All lines holding the word "named" are to be copied from the records beneath.
[[ DATA SHOWN, beginning ]]
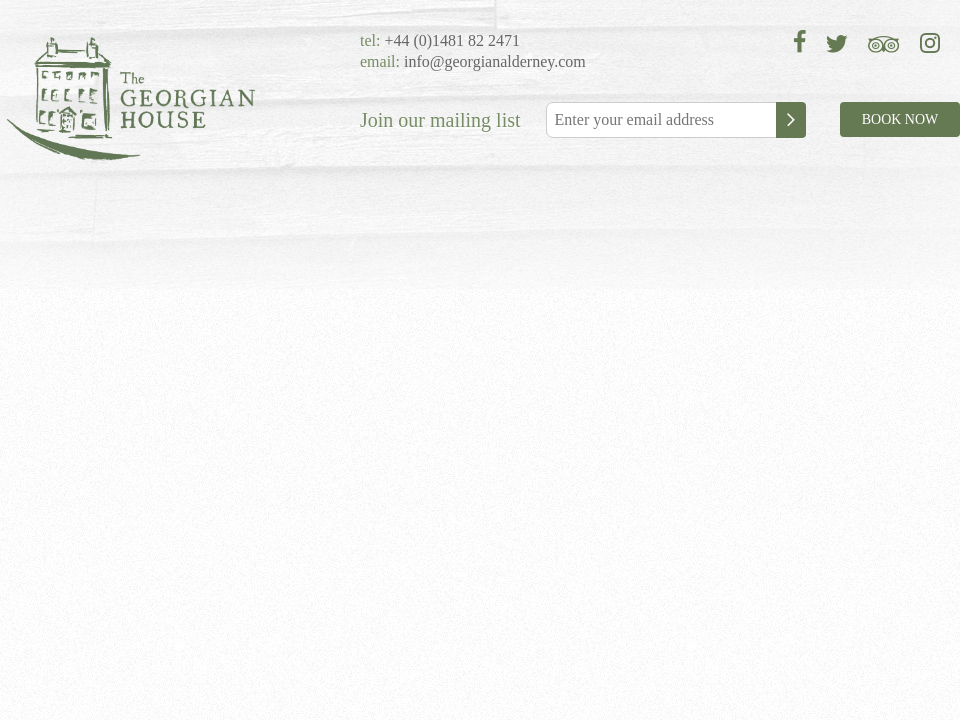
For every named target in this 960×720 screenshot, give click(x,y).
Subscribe (791, 120)
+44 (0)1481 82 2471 (450, 40)
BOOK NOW (900, 119)
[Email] (675, 120)
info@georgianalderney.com (495, 61)
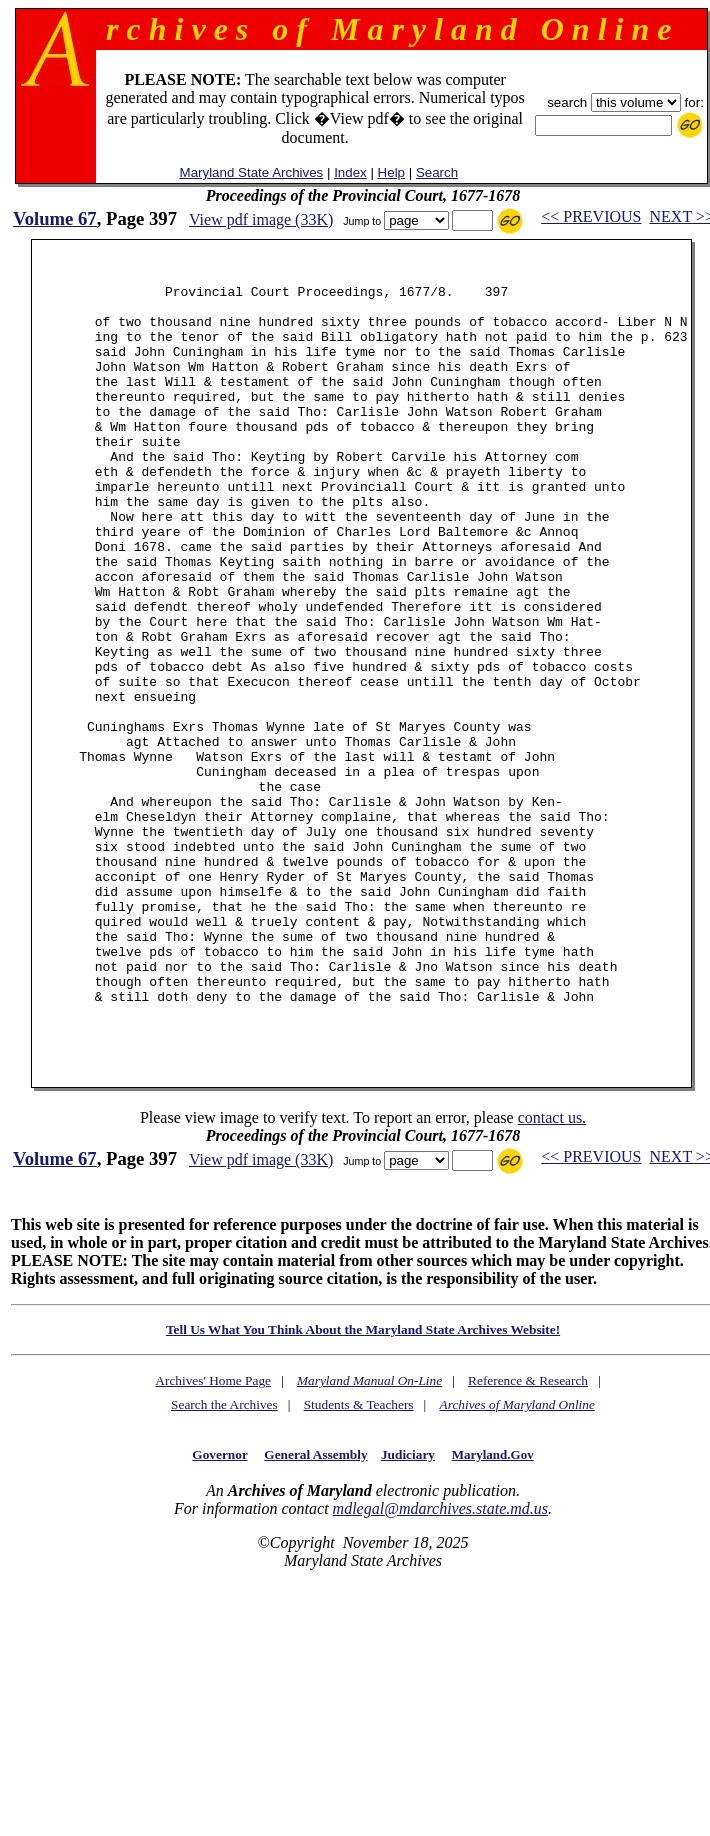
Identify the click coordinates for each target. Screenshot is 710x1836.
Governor (219, 1610)
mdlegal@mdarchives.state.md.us (440, 1664)
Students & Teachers (359, 1560)
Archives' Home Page (213, 1536)
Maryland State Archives (252, 172)
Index (350, 172)
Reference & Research (528, 1536)
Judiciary (408, 1610)
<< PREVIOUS (591, 216)
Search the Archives (224, 1560)
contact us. (552, 1273)
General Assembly (315, 1610)
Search (437, 172)
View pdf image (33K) (261, 219)
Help (391, 172)
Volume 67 (55, 218)
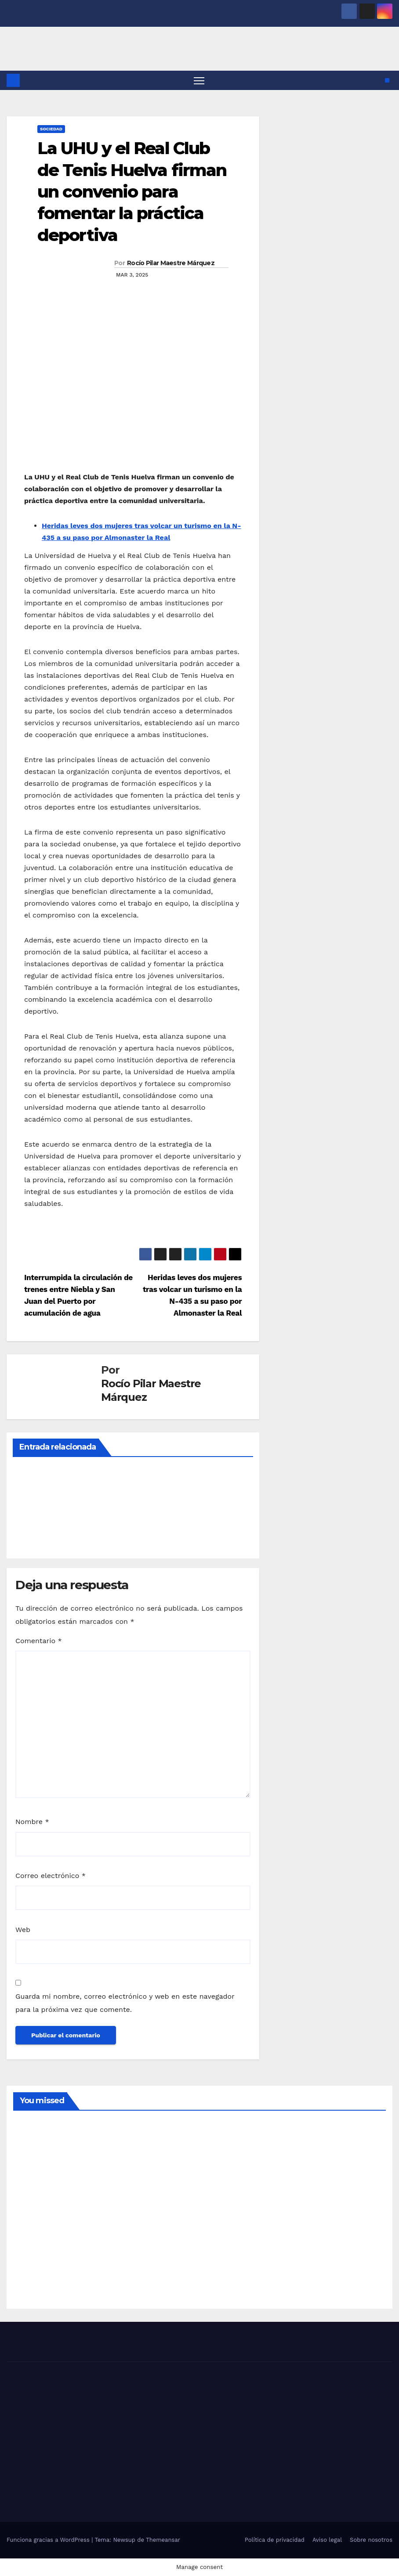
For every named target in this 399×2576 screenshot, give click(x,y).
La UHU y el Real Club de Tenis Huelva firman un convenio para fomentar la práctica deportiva (131, 192)
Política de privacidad (275, 2540)
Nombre (32, 1822)
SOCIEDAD (51, 129)
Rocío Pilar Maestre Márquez (170, 263)
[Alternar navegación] (199, 80)
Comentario (38, 1641)
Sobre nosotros (371, 2540)
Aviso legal (327, 2540)
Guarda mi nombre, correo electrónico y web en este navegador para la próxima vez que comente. (124, 2003)
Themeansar (163, 2540)
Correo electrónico (50, 1876)
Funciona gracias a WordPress (49, 2540)
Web (22, 1929)
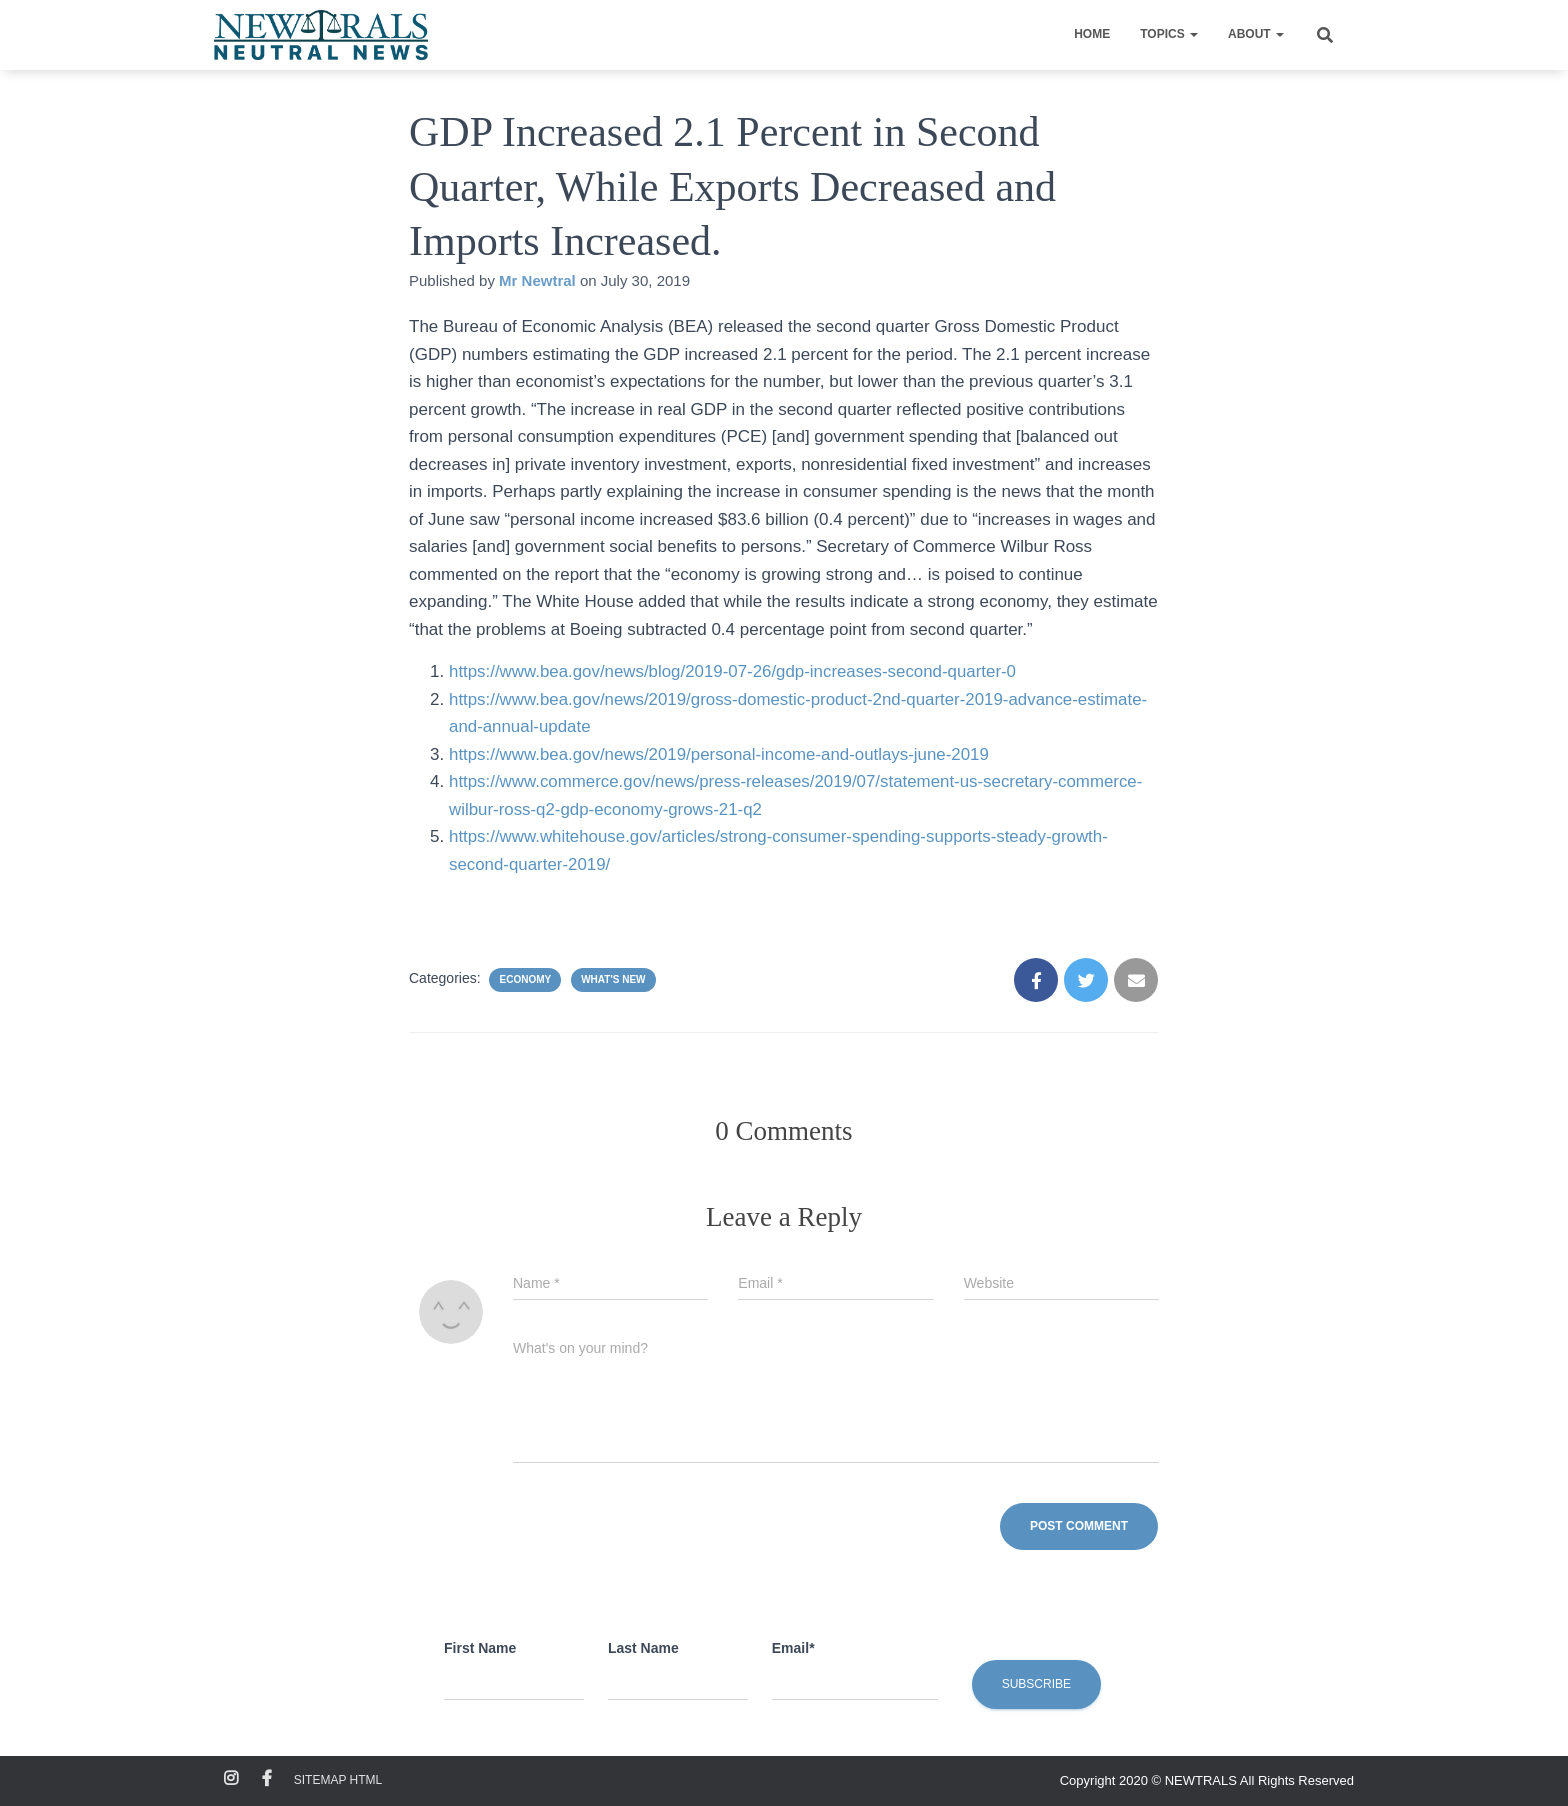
[[ DATA SHOWN, end ]]
- [SOLUTION]
For every named target in this 960×720 screenshot, give click(x,y).
For every named target in this 399×2576 screenshot, give click(x,y).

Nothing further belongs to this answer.